[GIVEN DATA — start]
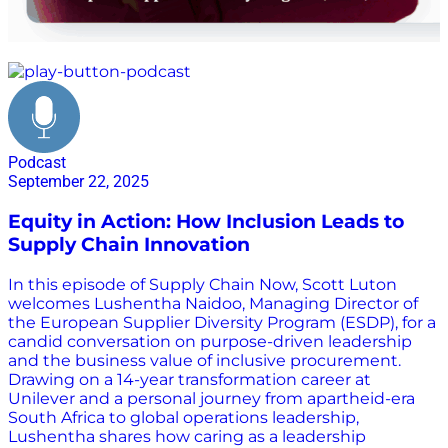
inclusion
Podcast
September 22, 2025
Equity in Action: How Inclusion Leads to
Supply Chain Innovation
In this episode of Supply Chain Now, Scott Luton
welcomes Lushentha Naidoo, Managing Director of
the European Supplier Diversity Program (ESDP), for a
candid conversation on purpose-driven leadership
and the business value of inclusive procurement.
Drawing on a 14-year transformation career at
Unilever and a personal journey from apartheid-era
South Africa to global operations leadership,
Lushentha shares how caring as a leadership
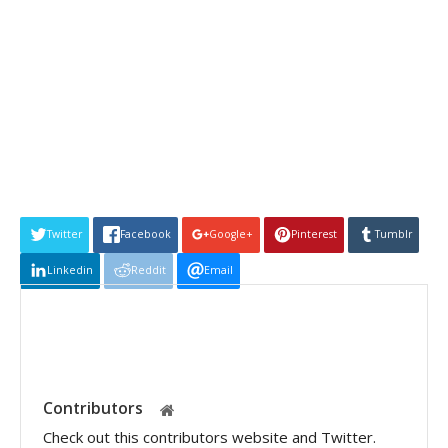
Twitter
Facebook
Google+
Pinterest
Tumblr
Linkedin
Reddit
Email
Contributors
Check out this contributors website and Twitter.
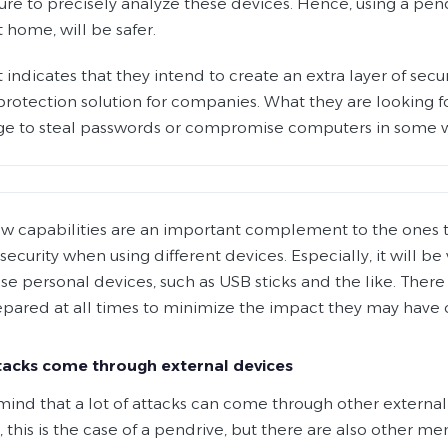
ure to precisely analyze these devices. Hence, using a pend
t home, will be safer.
t indicates that they intend to create an extra layer of se
protection solution for companies. What they are looking fo
e to steal passwords or compromise computers in some 
w capabilities are an important complement to the ones that
ecurity when using different devices. Especially, it will b
se personal devices, such as USB sticks and the like. There 
epared at all times to minimize the impact they may have
acks come through external devices
mind that a lot of attacks can come through other externa
 this is the case of a pendrive, but there are also other 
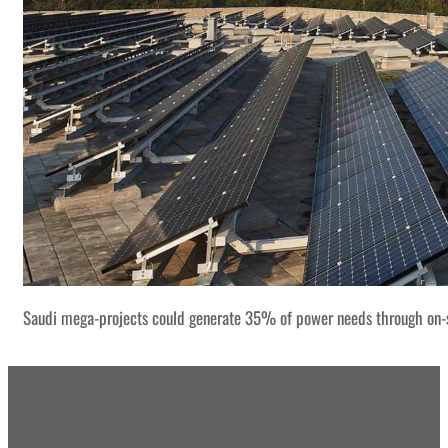
Saudi mega-projects could generate 35% of power needs through on-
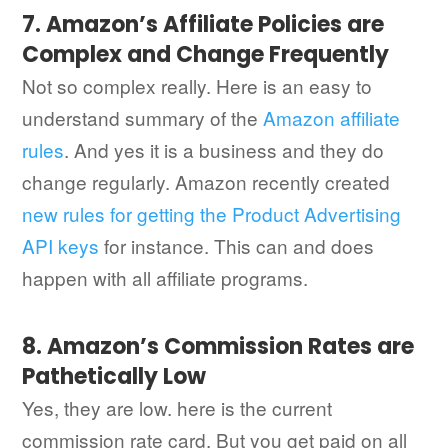
7. Amazon’s Affiliate Policies are
Complex and Change Frequently
Not so complex really. Here is an easy to
understand summary of the
Amazon affiliate
rules
. And yes it is a business and they do
change regularly. Amazon recently created
new rules for getting the Product Advertising
API keys
for instance. This can and does
happen with all affiliate programs.
8. Amazon’s Commission Rates are
Pathetically Low
Yes, they are low. here is the current
commission rate card. But you get paid on all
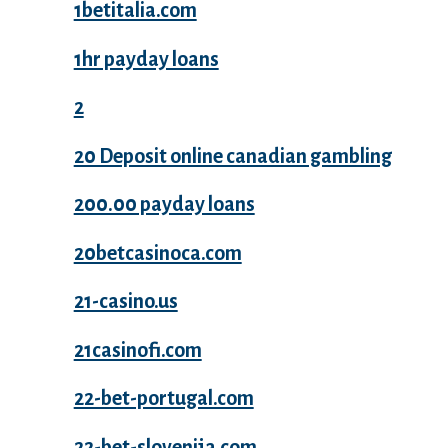
1betitalia.com
1hr payday loans
2
20 Deposit online canadian gambling
200.00 payday loans
20betcasinoca.com
21-casino.us
21casinofi.com
22-bet-portugal.com
22-bet-slovenija.com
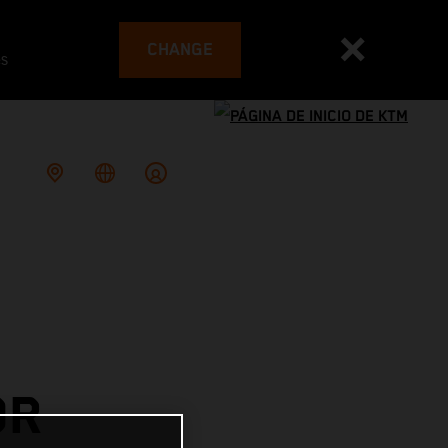
CHANGE
es
OR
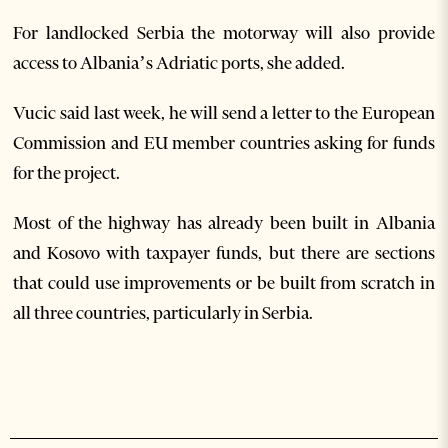
For landlocked Serbia the motorway will also provide
access to Albania’s Adriatic ports, she added.
Vucic said last week, he will send a letter to the European
Commission and EU member countries asking for funds
for the project.
Most of the highway has already been built in Albania
and Kosovo with taxpayer funds, but there are sections
that could use improvements or be built from scratch in
all three countries, particularly in Serbia.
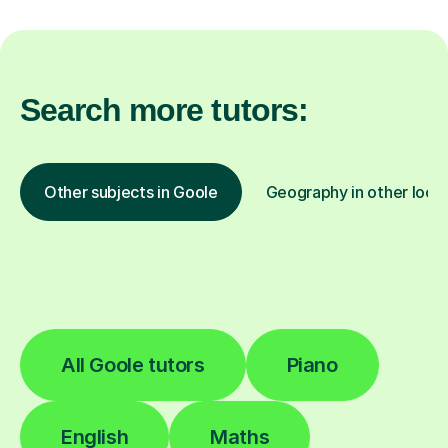
Search more tutors:
Other subjects in Goole
Geography in other loca
All Goole tutors
Piano
English
Maths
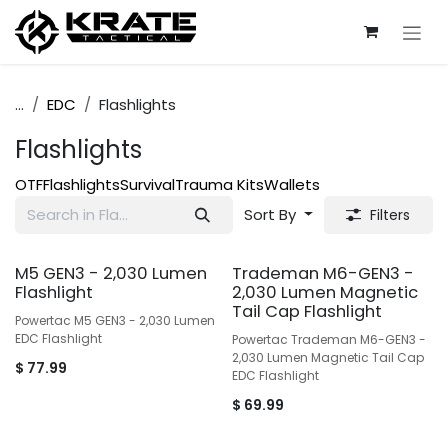
Skip to Content
...
EDC
Flashlights
Flashlights
OTF
Flashlights
Survival
Trauma Kits
Wallets
Sort By
Filters
M5 GEN3 - 2,030 Lumen
Trademan M6-GEN3 -
Flashlight
2,030 Lumen Magnetic
Tail Cap Flashlight
Powertac M5 GEN3 - 2,030 Lumen
EDC Flashlight
Powertac Trademan M6-GEN3 -
2,030 Lumen Magnetic Tail Cap
$
77.99
EDC Flashlight
$
69.99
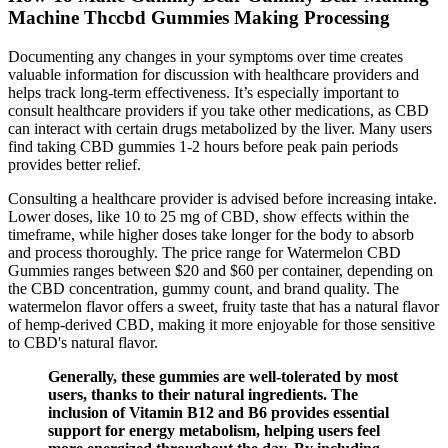
Machine Thccbd Gummies Making Processing
Documenting any changes in your symptoms over time creates
valuable information for discussion with healthcare providers and
helps track long-term effectiveness. It’s especially important to
consult healthcare providers if you take other medications, as CBD
can interact with certain drugs metabolized by the liver. Many users
find taking CBD gummies 1-2 hours before peak pain periods
provides better relief.
Consulting a healthcare provider is advised before increasing intake.
Lower doses, like 10 to 25 mg of CBD, show effects within the
timeframe, while higher doses take longer for the body to absorb
and process thoroughly. The price range for Watermelon CBD
Gummies ranges between $20 and $60 per container, depending on
the CBD concentration, gummy count, and brand quality. The
watermelon flavor offers a sweet, fruity taste that has a natural flavor
of hemp-derived CBD, making it more enjoyable for those sensitive
to CBD's natural flavor.
Generally, these gummies are well-tolerated by most
users, thanks to their natural ingredients. The
inclusion of Vitamin B12 and B6 provides essential
support for energy metabolism, helping users feel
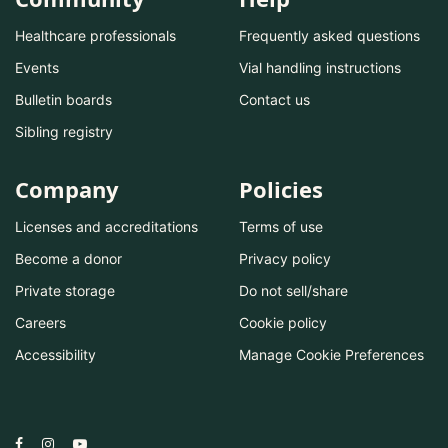
Healthcare professionals
Frequently asked questions
Events
Vial handling instructions
Bulletin boards
Contact us
Sibling registry
Company
Policies
Licenses and accreditations
Terms of use
Become a donor
Privacy policy
Private storage
Do not sell/share
Careers
Cookie policy
Accessibility
Manage Cookie Preferences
[GIVEN DATA — finish]
* [WORK TO BE COMPLETED]: All that is needed is an exact copy of the entries above, minus the pictures.

* [EXPECTED ANSWER]:
inclusion
Podcast
September 22, 2025
Equity in Action: How Inclusion Leads to
Supply Chain Innovation
In this episode of Supply Chain Now, Scott Luton
welcomes Lushentha Naidoo, Managing Director of
the European Supplier Diversity Program (ESDP), for a
candid conversation on purpose-driven leadership
and the business value of inclusive procurement.
Drawing on a 14-year transformation career at
Unilever and a personal journey from apartheid-era
South Africa to global operations leadership,
Lushentha shares how caring as a leadership
Twitter
Facebook
Google+
Pinterest
Tumblr
Linkedin
Reddit
Email
Contributors
Check out this contributors website and Twitter.
ure to precisely analyze these devices. Hence, using a pend
t home, will be safer.
t indicates that they intend to create an extra layer of se
protection solution for companies. What they are looking fo
e to steal passwords or compromise computers in some 
w capabilities are an important complement to the ones that
ecurity when using different devices. Especially, it will b
se personal devices, such as USB sticks and the like. There 
epared at all times to minimize the impact they may have
acks come through external devices
mind that a lot of attacks can come through other externa
 this is the case of a pendrive, but there are also other 
Saudi mega-projects could generate 35% of power needs through on-
7. Amazon’s Affiliate Policies are
Complex and Change Frequently
Not so complex really. Here is an easy to
understand summary of the
Amazon affiliate
rules
. And yes it is a business and they do
change regularly. Amazon recently created
new rules for getting the Product Advertising
API keys
for instance. This can and does
happen with all affiliate programs.
8. Amazon’s Commission Rates are
Pathetically Low
Yes, they are low. here is the current
commission rate card. But you get paid on all
1betitalia.com
1hr payday loans
2
20 Deposit online canadian gambling
200.00 payday loans
20betcasinoca.com
21-casino.us
21casinofi.com
22-bet-portugal.com
22-bet-slovenija.com
CHANGE
es
OR
For landlocked Serbia the motorway will also provide
access to Albania’s Adriatic ports, she added.
Vucic said last week, he will send a letter to the European
Commission and EU member countries asking for funds
for the project.
Most of the highway has already been built in Albania
and Kosovo with taxpayer funds, but there are sections
that could use improvements or be built from scratch in
all three countries, particularly in Serbia.
Search more tutors:
Other subjects in Goole
Geography in other loca
All Goole tutors
Piano
English
Maths
Skip to Content
...
EDC
Flashlights
Flashlights
OTF
Flashlights
Survival
Trauma Kits
Wallets
Sort By
Filters
M5 GEN3 - 2,030 Lumen
Trademan M6-GEN3 -
Flashlight
2,030 Lumen Magnetic
Tail Cap Flashlight
Powertac M5 GEN3 - 2,030 Lumen
EDC Flashlight
Powertac Trademan M6-GEN3 -
2,030 Lumen Magnetic Tail Cap
$
77.99
EDC Flashlight
$
69.99
Machine Thccbd Gummies Making Processing
Documenting any changes in your symptoms over time creates
valuable information for discussion with healthcare providers and
helps track long-term effectiveness. It’s especially important to
consult healthcare providers if you take other medications, as CBD
can interact with certain drugs metabolized by the liver. Many users
find taking CBD gummies 1-2 hours before peak pain periods
provides better relief.
Consulting a healthcare provider is advised before increasing intake.
Lower doses, like 10 to 25 mg of CBD, show effects within the
timeframe, while higher doses take longer for the body to absorb
and process thoroughly. The price range for Watermelon CBD
Gummies ranges between $20 and $60 per container, depending on
the CBD concentration, gummy count, and brand quality. The
watermelon flavor offers a sweet, fruity taste that has a natural flavor
of hemp-derived CBD, making it more enjoyable for those sensitive
to CBD's natural flavor.
Generally, these gummies are well-tolerated by most
users, thanks to their natural ingredients. The
inclusion of Vitamin B12 and B6 provides essential
support for energy metabolism, helping users feel
Healthcare professionals
Frequently asked questions
Events
Vial handling instructions
Bulletin boards
Contact us
Sibling registry
Company
Policies
Licenses and accreditations
Terms of use
Become a donor
Privacy policy
Private storage
Do not sell/share
Careers
Cookie policy
Accessibility
Manage Cookie Preferences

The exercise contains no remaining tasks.